Met zicht op de reikwijdte van schaamte wordt het ook begrijpelijk waarom tegenspraak zo slecht geduld wordt in die competitieve omgevingen. Tegenspraak wordt syste­matisch opzijgeveegd, of zelfs opzijgeslagen, zeker wanneer een traject eenmaal is ingezet en de neuzen eindelijk dezelfde kant op staan.
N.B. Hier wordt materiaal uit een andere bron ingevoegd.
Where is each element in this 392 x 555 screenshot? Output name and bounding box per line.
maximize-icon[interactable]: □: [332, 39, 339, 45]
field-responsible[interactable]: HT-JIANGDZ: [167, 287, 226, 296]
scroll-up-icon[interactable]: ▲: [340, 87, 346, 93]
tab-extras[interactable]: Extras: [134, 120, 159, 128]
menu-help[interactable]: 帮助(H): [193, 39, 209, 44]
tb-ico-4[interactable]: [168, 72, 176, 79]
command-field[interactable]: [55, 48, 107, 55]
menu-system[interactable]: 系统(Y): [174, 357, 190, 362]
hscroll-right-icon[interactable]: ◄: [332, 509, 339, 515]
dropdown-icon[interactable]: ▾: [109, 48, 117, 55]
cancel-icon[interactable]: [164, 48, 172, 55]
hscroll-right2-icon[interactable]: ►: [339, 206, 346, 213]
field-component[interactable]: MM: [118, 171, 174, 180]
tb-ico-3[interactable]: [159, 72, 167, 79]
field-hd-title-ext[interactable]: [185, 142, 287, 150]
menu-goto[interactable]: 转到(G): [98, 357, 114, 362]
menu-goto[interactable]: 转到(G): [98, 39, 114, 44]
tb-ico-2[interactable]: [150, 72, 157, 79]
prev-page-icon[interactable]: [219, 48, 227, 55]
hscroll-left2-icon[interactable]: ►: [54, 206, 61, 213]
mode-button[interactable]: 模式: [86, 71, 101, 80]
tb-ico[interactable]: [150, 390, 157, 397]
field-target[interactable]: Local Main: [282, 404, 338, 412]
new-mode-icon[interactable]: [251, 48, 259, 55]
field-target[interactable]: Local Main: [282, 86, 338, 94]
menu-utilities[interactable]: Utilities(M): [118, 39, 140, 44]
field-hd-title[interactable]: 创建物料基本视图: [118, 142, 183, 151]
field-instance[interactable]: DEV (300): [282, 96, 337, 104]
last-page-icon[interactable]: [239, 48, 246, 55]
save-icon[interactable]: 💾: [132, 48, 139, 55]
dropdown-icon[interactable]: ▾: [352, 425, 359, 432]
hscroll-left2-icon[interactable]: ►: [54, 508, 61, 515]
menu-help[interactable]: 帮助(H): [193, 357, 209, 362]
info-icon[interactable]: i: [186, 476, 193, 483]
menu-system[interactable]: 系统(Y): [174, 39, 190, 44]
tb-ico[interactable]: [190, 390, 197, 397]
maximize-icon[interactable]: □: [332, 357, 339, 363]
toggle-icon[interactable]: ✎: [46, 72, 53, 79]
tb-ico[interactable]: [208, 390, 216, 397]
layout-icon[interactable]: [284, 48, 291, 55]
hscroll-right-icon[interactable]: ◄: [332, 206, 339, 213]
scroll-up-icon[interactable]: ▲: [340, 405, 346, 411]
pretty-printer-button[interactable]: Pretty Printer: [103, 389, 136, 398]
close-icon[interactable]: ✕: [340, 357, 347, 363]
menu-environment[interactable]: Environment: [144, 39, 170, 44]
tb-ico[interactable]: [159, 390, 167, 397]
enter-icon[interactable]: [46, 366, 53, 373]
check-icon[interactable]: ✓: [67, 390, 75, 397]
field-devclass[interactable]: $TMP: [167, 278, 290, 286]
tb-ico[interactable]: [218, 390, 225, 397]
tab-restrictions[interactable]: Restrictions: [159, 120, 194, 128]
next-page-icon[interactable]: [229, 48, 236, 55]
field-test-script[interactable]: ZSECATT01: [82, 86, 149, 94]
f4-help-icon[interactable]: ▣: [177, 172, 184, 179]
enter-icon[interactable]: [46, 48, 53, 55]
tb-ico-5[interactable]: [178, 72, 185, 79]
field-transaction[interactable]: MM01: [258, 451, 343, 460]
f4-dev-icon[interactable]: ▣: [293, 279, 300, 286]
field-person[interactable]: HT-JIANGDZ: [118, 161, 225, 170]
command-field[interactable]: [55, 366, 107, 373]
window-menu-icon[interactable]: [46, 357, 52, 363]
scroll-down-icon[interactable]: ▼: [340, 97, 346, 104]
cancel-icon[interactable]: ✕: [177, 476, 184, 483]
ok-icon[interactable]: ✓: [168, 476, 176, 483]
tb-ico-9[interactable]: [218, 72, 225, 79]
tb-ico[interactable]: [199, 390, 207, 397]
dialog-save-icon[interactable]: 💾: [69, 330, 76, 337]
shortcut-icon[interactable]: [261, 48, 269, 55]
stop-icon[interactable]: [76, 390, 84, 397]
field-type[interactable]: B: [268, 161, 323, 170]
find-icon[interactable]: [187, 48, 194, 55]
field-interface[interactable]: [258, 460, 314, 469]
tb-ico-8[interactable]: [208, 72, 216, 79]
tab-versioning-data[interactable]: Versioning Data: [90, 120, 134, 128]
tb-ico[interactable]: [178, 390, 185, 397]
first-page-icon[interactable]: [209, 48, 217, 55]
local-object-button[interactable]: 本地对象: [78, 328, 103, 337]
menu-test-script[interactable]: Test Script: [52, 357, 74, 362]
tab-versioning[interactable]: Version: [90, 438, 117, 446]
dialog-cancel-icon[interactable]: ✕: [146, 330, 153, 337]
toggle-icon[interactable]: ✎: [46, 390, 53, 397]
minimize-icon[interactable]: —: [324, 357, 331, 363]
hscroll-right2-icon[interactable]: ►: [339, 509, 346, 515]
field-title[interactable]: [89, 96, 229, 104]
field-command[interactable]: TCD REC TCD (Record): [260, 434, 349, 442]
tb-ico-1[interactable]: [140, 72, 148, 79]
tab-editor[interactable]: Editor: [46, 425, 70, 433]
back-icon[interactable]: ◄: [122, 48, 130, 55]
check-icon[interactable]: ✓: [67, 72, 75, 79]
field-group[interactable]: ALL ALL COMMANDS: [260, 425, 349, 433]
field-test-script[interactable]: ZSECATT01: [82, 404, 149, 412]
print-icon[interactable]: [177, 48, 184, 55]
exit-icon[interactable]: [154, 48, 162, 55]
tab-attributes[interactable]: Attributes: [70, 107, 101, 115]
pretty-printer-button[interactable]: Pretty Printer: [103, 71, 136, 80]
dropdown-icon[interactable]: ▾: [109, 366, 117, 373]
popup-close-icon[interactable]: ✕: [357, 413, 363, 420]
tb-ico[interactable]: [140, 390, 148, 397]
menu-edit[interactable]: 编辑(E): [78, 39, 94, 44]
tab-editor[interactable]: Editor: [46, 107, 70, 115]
Bestuurders, toezichthouders, directie, managers en medisch professionals – zowel binnen als buiten de overheid – en, niet te vergeten, politici houden er niet van halver­wege te ke­ren. Zij geven de voorkeur aan het ten hele dwalen, wat het spreekwoord ook mag zeggen. In dezen maakt het niet uit of het om het snijden in de verkeerde ader gaat of het succesvolle imago van een hele afdeling. Te­rugkomen op je schreden is een krenkende aantasting van de eigen identiteit, zelfs van een dusdanige ernst dat je nog slechts kunt volharden in je mogelijke ongelijk, de mankementen aan het zicht tracht te onttrekken en ondergeschikten tot stilzwijgen te dwingen.

Door onderbouwde kritiek staan we namelijk te kijk vóór de groep waartoe we behoren. Tegenspraak zorgt zodoende voor de dreiging van vernedering en voor potentiële uitsluiting van degene die wordt tegengesproken. Bij tegen­spraak staat het prestige van zittende toezichthouders, bestuur­ders, (top)managers en professionals op het spel. Koesterende waardering dreigt vernederende afwijzing te worden – kortom, schaamte.

Schaamtebestendig

De onderzoekscommissie die het UMC Utrecht installeert, verlangt ongetwijfeld krachtdadiger toezichthouders, minder eigenzinnige bestuurders, topmanagemers en medisch professionals, én open participatie van diverse personeelsgeledingen. Sprankelende verlangens voor een paradijslijke toekomst, maar zinloos wanneer we de sociaal-emotionele kracht van schaamte niet onderkennen.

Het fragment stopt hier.